ILC NewsLine
A marriage made in TTF

A physics marriage ceremony: DESY technician Heiko Hintz turns the big wheel that make string and cold mass a union.

A familiar view

Under the watchful eyes of industry, colleagues from Fermilab and colleagues from KEK, Module 6 is entering maturity – and matrimony. After the cavities had been assembled into a string (see NewsLine 11 May 2006), they left the pure air of the cleanroom and joined the hum of DESY's TESLA Test Facility hall. Amongst many other things, couplers have to be attached, which is not a trivial thing: to avoid impurities this has to be done under a cloud of nitrogen in less than 30 minutes. The DESY team also fitted temperature sensors to the helium tanks, tuning systems to the string and completed more than 100 other workpackages before the string was ready to meet its counterpart: the cold mass, the bit where pipes and tubes full of liquid helium get the machine down to near-absolute zero.

All experts in the test hall watched as Heiko Hintz attached an oversized steering wheel to the support structure that held both string and cold mass and slowly and very carefully turned the wheel to move the two parts closer together. "We have to be exact down to a tenth of a millimetre," said DESY team leader Kay Jensch. The two parts have to be fitted together without any trace of tension between them, otherwise the module's alignment would be in danger and its performance would go down – a catastrophe not only for FLASH, in which Module 6 will be installed, but also for the ILC, which will use the same technology.

"We're learning a lot," said Norihito Ohuchi from KEK who, like two scientists from Fermilab, are at DESY to follow the whole module process from beginning to end. When the ILC becomes a reality, cavities have to be mass-produced and experts are needed in all regions to make sure that the modules are top-quality particle runways. Bernd Griep from Accel, a German company who builds superconducting magnet systems, beam guidance systems and facilities for medicinal uses, agrees: "We want to watch every single step in the process so that we know what we need if we want to go into cavity mass production one day. Of course we don't know yet who will get the contract."
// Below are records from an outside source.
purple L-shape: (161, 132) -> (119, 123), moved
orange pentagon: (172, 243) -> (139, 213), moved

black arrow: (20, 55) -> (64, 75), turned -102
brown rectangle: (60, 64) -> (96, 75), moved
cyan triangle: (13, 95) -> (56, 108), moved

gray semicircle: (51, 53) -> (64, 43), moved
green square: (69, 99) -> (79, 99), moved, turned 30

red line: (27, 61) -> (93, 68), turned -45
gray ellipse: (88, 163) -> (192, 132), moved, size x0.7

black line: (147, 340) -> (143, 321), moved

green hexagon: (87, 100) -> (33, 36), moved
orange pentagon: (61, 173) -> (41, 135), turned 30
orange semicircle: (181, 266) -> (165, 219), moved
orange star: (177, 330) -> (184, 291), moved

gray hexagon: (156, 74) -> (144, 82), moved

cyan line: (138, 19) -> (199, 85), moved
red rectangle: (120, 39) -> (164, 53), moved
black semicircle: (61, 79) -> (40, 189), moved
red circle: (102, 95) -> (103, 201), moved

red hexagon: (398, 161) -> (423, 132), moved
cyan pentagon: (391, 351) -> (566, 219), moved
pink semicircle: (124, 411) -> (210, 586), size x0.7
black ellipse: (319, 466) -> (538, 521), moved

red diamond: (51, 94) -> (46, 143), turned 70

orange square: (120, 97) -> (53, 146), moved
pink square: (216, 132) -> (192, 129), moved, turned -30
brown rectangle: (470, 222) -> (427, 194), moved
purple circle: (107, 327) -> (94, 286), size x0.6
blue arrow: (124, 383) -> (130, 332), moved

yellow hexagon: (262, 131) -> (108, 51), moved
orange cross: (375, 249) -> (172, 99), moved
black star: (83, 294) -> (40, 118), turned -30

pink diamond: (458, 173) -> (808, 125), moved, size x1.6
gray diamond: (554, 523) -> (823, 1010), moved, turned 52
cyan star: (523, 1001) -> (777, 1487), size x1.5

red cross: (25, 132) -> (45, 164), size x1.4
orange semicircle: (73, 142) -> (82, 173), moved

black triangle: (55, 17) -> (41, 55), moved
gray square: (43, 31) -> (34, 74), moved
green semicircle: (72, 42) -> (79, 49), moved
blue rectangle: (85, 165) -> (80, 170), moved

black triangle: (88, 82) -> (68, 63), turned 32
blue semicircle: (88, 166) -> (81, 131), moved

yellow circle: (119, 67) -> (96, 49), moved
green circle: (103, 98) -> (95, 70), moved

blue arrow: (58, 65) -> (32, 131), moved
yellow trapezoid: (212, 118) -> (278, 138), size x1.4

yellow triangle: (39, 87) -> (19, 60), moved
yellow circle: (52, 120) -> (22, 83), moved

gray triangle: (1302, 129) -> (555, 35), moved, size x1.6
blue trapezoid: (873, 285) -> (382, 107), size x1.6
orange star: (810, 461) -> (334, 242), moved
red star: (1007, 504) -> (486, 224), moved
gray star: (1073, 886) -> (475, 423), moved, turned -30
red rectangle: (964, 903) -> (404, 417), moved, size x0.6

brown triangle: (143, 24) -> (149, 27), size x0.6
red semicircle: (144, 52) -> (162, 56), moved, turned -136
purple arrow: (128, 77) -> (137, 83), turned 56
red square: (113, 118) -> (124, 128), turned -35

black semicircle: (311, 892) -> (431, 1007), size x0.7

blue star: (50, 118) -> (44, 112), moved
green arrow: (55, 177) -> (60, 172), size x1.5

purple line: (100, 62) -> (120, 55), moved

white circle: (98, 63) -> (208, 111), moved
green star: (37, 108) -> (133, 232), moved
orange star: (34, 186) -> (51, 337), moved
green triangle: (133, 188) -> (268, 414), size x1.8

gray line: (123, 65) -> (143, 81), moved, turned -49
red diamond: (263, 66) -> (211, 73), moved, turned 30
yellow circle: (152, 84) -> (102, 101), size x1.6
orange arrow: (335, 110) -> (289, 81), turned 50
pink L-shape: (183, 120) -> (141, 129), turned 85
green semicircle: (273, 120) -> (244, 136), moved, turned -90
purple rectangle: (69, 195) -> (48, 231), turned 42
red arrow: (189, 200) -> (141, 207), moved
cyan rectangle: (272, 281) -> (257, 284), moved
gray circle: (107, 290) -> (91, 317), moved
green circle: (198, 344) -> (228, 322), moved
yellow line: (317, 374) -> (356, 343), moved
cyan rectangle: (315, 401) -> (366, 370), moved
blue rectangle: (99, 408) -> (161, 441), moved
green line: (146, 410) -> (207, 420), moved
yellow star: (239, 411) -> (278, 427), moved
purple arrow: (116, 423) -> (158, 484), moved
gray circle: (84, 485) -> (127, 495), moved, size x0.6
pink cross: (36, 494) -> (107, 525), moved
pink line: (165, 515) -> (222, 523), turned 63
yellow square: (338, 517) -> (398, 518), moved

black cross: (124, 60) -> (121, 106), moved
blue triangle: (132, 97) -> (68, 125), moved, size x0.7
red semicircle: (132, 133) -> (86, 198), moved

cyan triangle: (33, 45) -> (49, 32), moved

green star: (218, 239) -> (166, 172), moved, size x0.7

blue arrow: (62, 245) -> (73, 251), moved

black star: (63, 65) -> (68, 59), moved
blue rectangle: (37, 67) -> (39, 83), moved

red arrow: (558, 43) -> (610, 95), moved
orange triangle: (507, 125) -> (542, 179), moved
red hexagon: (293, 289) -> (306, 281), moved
After cold mass and the string have been successfully married, the whole assembly is inserted into the characteristic yellow vacuum vessel and then takes its first test in the brand-new module test hall. Module 6 is the first complete module to go under test there – NewsLine will keep you updated about the results!


A DESY technician fixes last screws on the string.

Norihito Ohuchi from KEK is at DESY to learn all about module production.